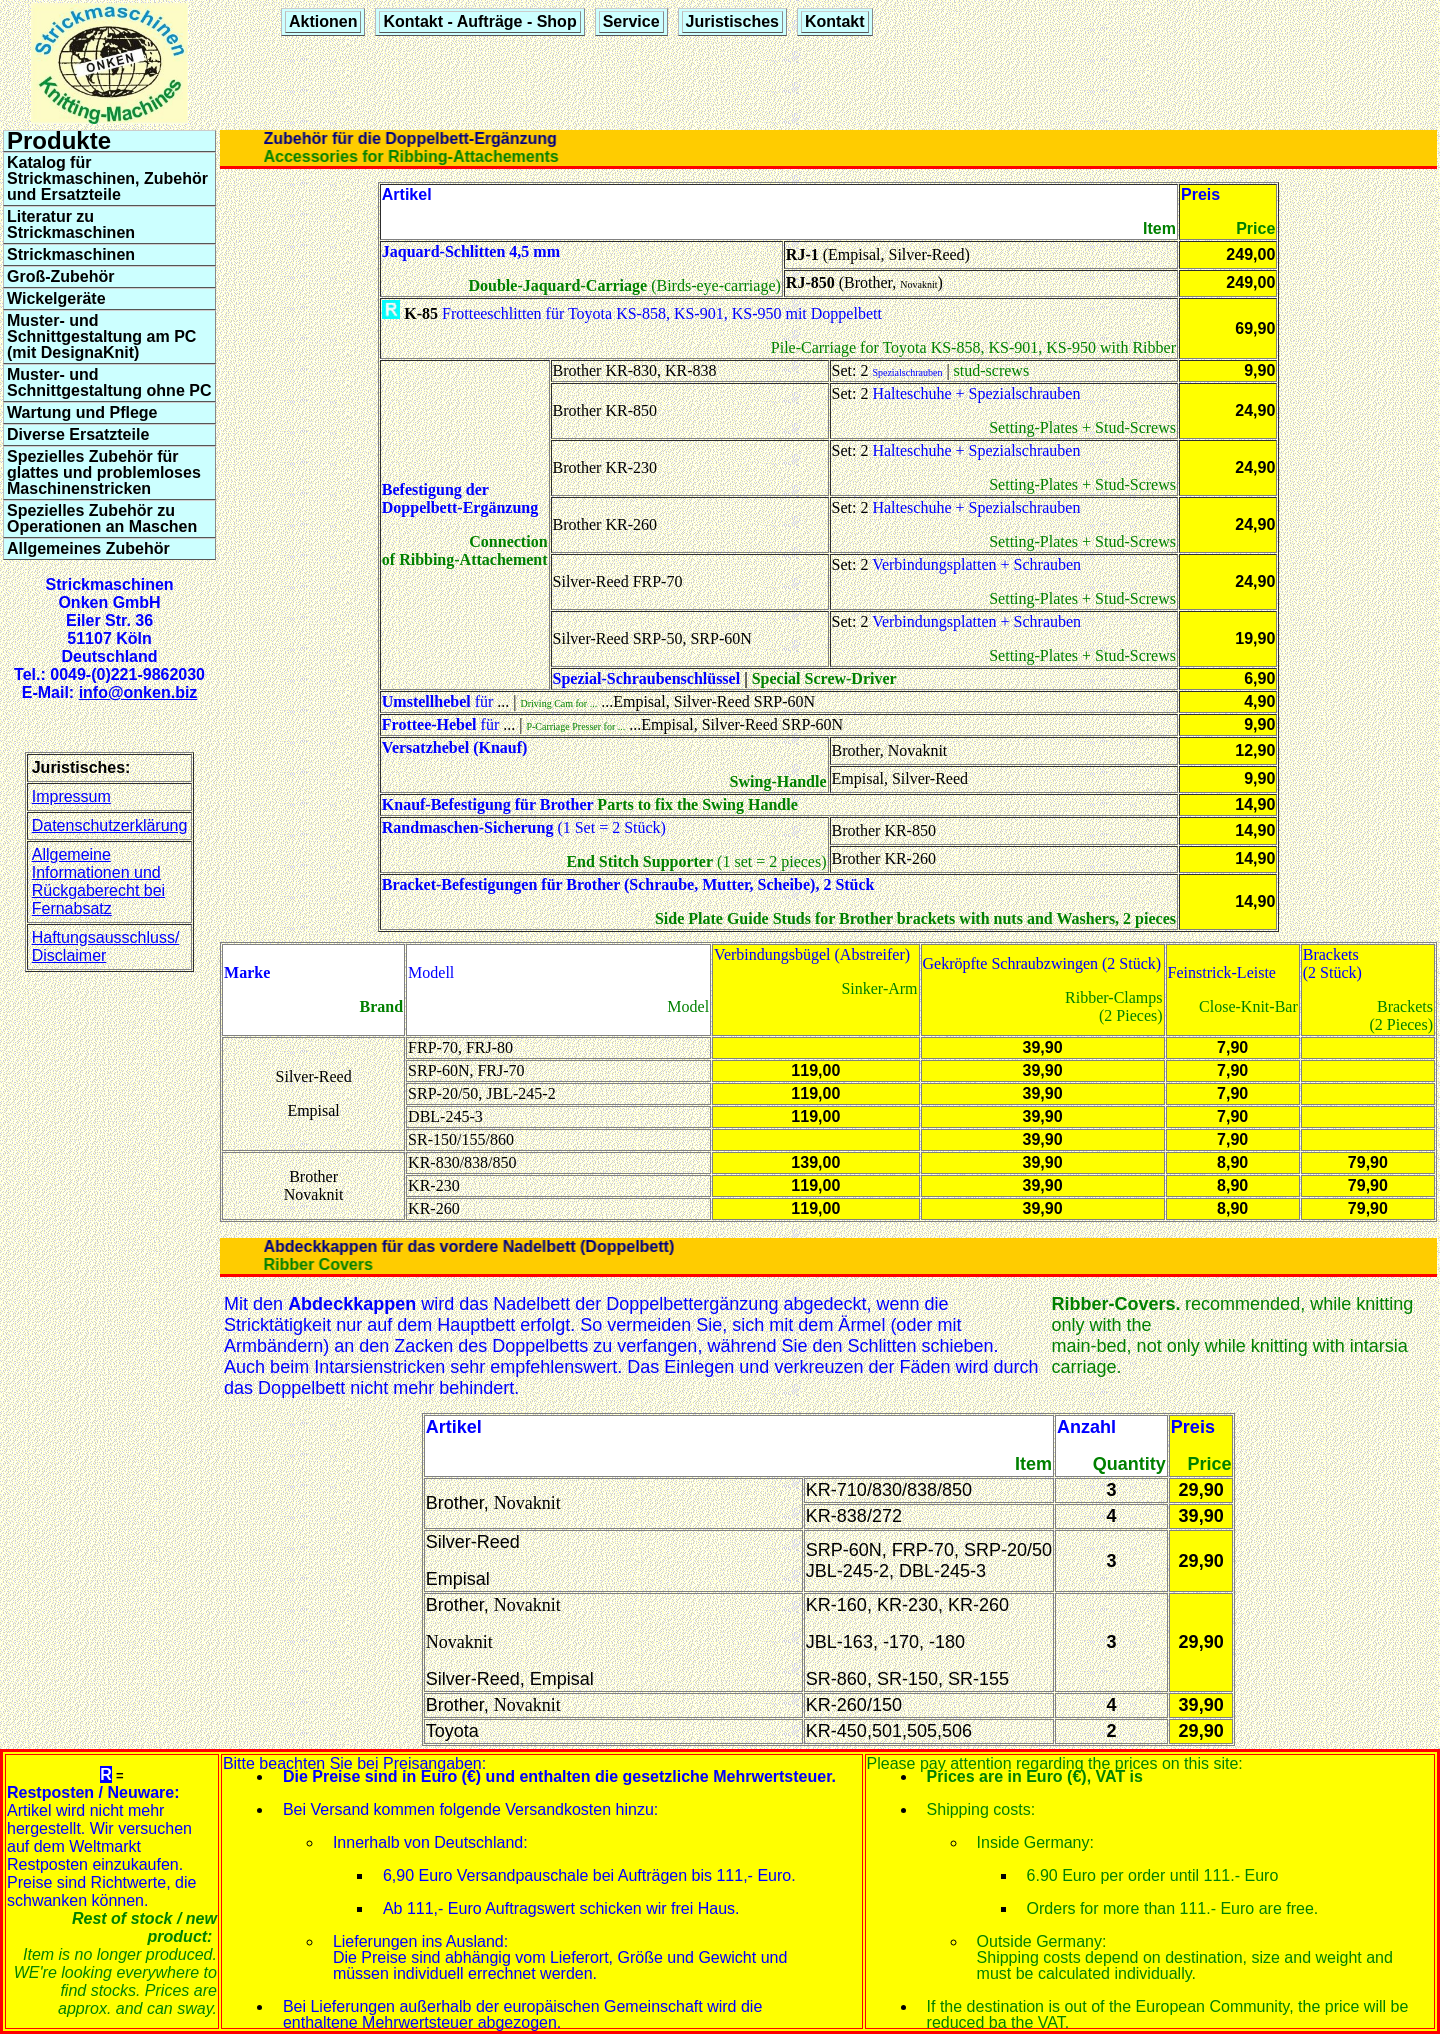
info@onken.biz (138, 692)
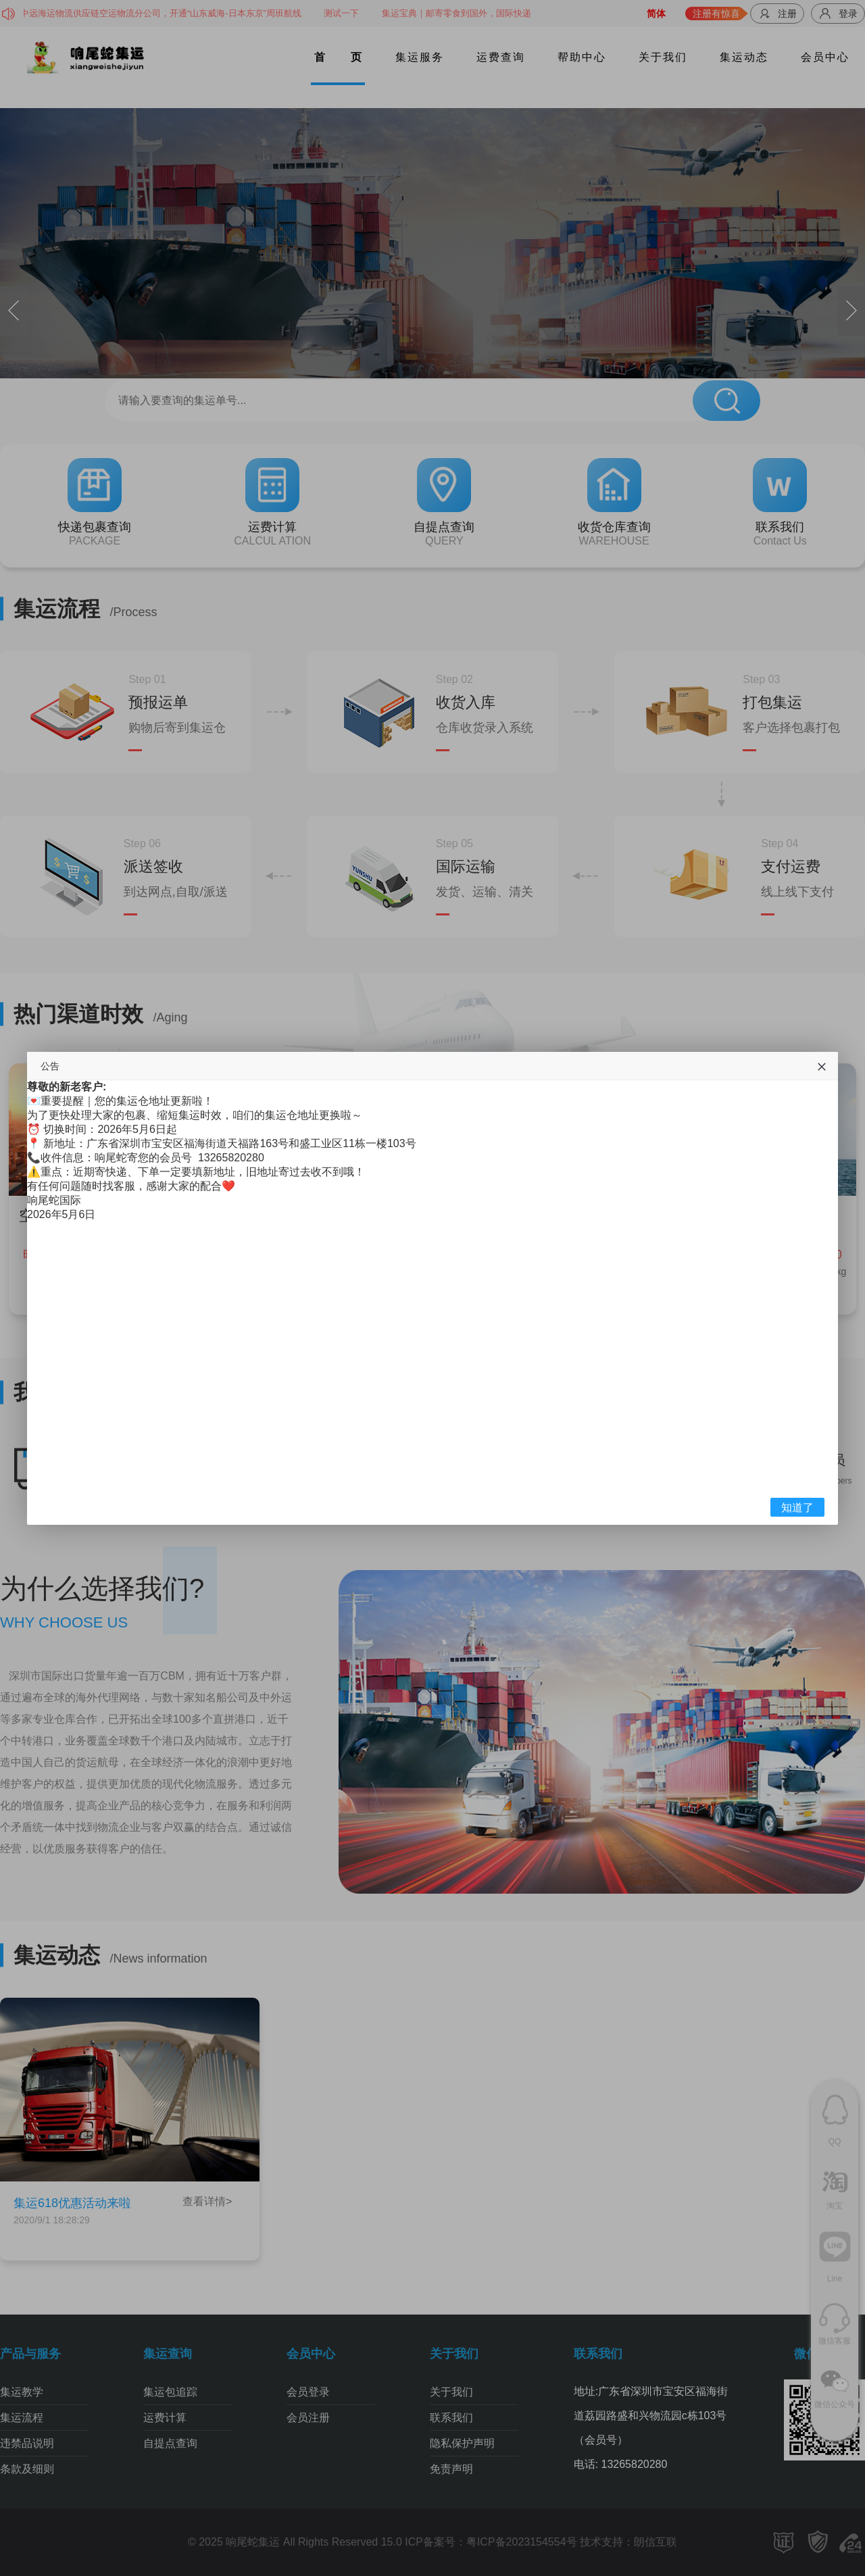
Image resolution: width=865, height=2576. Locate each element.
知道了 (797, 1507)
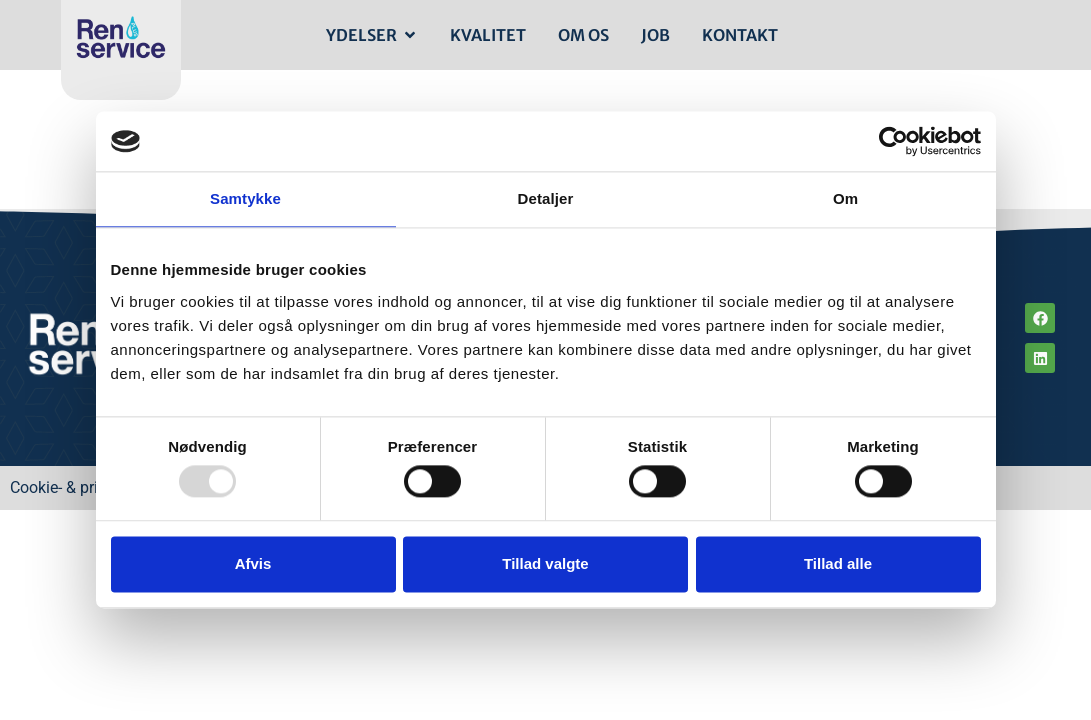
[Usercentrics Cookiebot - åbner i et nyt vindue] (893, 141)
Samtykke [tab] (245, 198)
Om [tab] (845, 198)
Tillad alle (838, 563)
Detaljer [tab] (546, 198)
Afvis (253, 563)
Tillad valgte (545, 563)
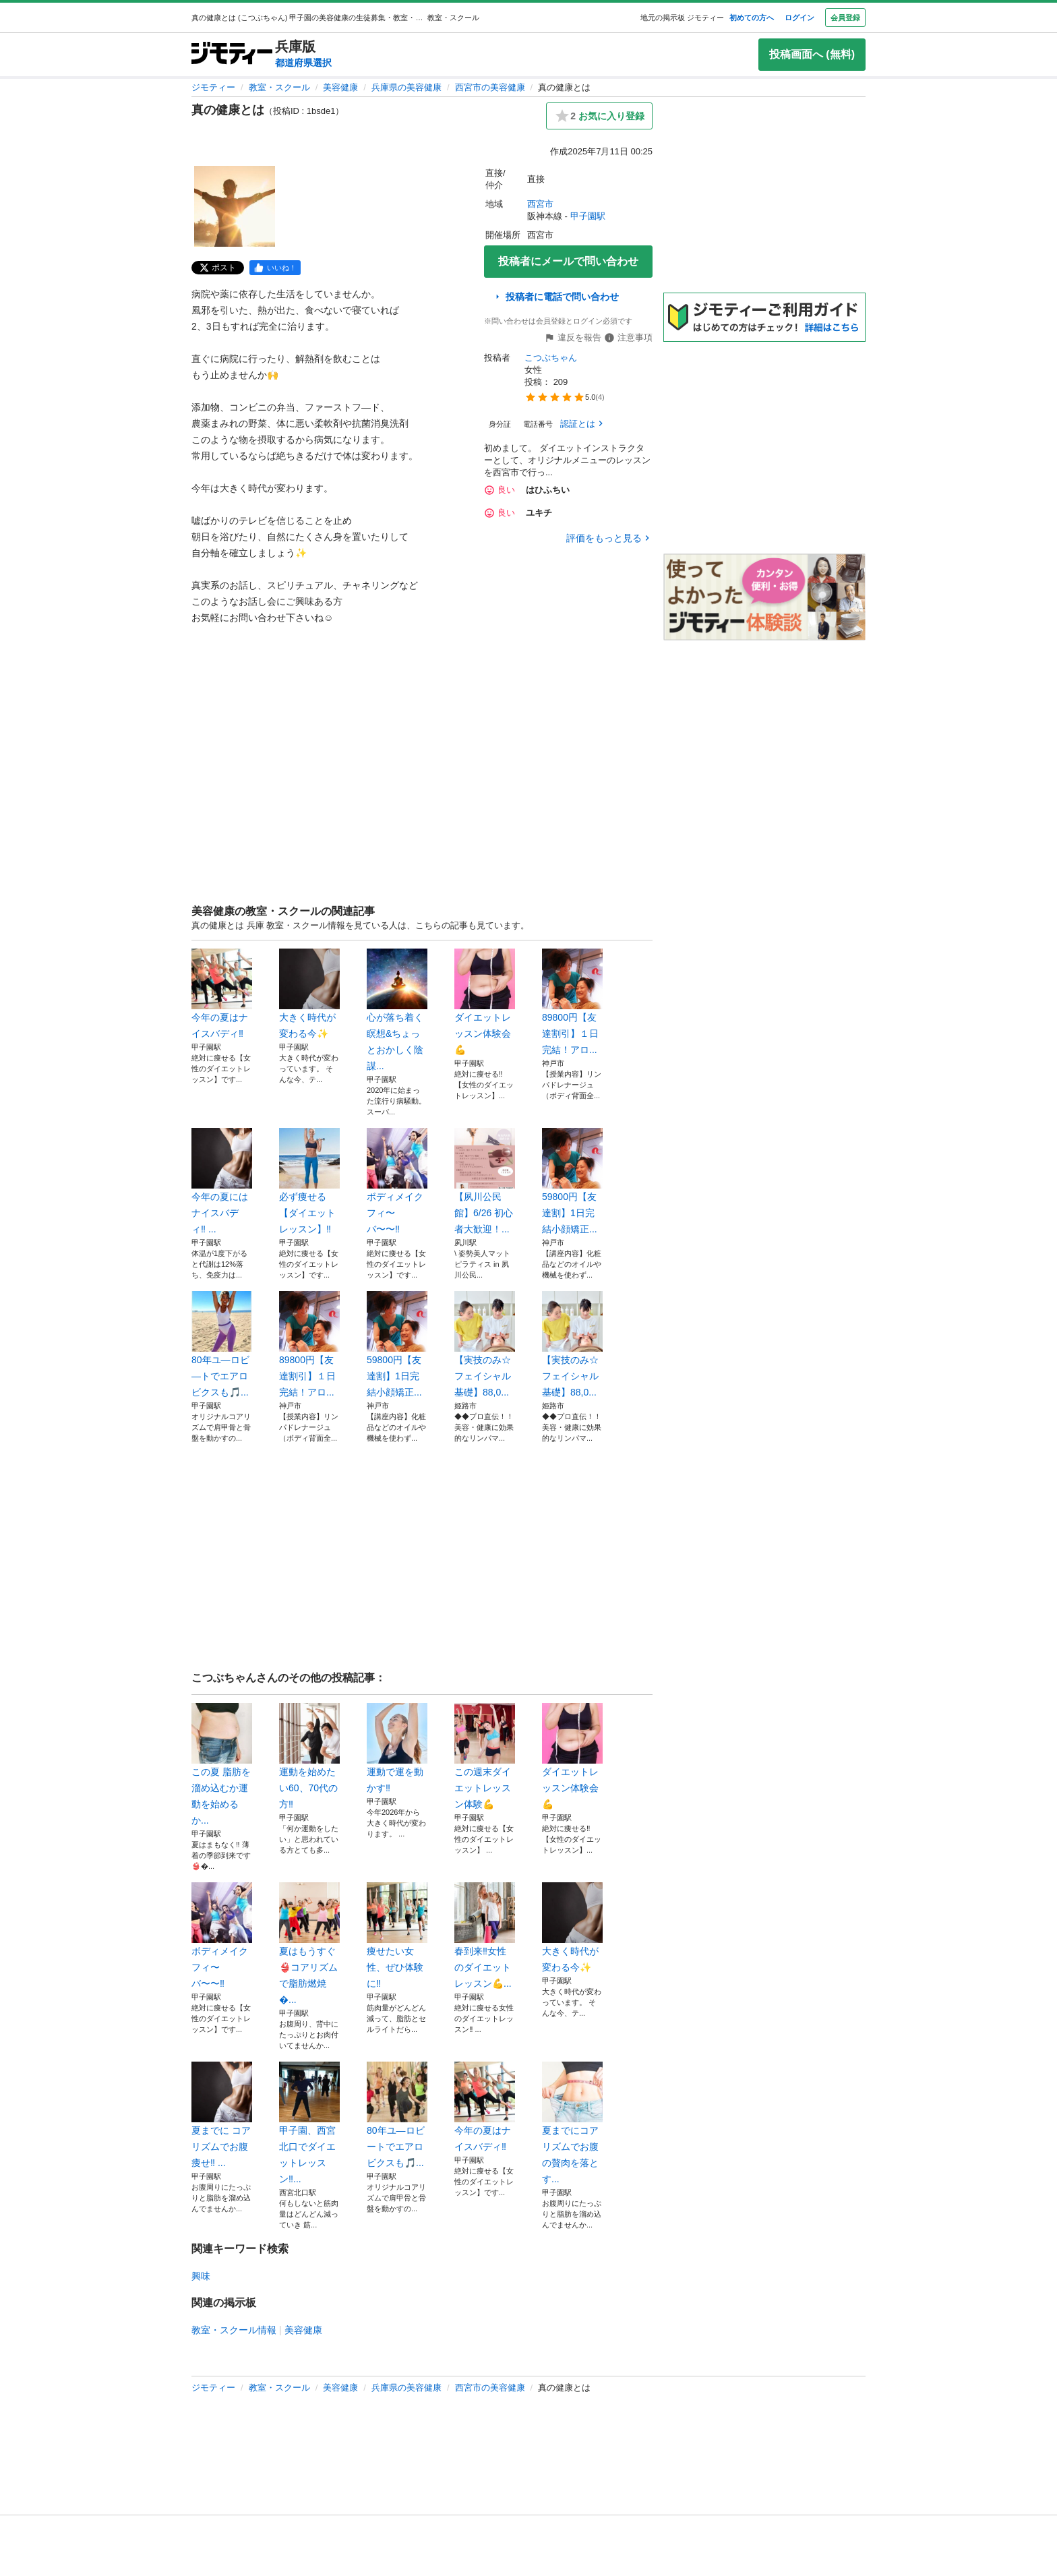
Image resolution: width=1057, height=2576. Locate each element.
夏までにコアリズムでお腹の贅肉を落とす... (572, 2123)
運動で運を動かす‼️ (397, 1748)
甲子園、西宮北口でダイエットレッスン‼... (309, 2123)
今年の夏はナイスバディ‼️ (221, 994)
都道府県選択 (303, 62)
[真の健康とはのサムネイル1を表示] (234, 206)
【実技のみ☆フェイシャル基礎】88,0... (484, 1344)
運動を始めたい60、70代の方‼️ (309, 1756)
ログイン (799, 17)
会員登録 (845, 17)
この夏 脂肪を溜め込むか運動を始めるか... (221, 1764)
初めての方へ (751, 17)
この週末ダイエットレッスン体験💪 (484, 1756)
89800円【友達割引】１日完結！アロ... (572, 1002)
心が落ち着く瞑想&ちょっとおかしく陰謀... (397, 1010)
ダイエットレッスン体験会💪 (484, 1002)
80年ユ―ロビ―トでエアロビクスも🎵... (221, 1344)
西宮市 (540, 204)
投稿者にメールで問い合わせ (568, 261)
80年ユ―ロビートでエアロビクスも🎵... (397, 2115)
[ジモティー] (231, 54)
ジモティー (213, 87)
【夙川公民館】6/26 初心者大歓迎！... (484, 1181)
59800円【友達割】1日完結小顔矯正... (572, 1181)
○ ○ ○ ○
*EXERCISE REQUIREMENTS:*
Beginning at the line that holds "[ジモティー] (231, 54)", reproduce each line of the records above down to and including the last one.

*OUTPUT BELOW:*
[ジモティー] (231, 54)
ジモティー (213, 87)
【夙川公民館】6/26 初心者大歓迎！... (484, 1181)
59800円【友達割】1日完結小顔矯正... (572, 1181)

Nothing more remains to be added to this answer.